• **What you will do**: Transcribe the listing below exactly, without pictures.

• **Input records**:
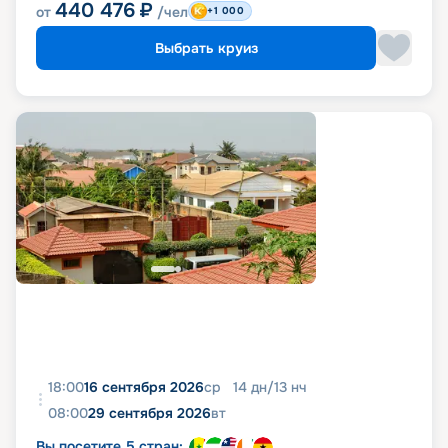
440 476
₽
от
/чел
+1 000
Выбрать круиз
18:00
16 сентября 2026
ср
14
дн
/
13
нч
08:00
29 сентября 2026
вт
Вы посетите 5 стран:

• **Answer space**:
440 476
₽
от
/чел
+1 000
Выбрать круиз
18:00
16 сентября 2026
ср
14
дн
/
13
нч
08:00
29 сентября 2026
вт
Вы посетите 5 стран:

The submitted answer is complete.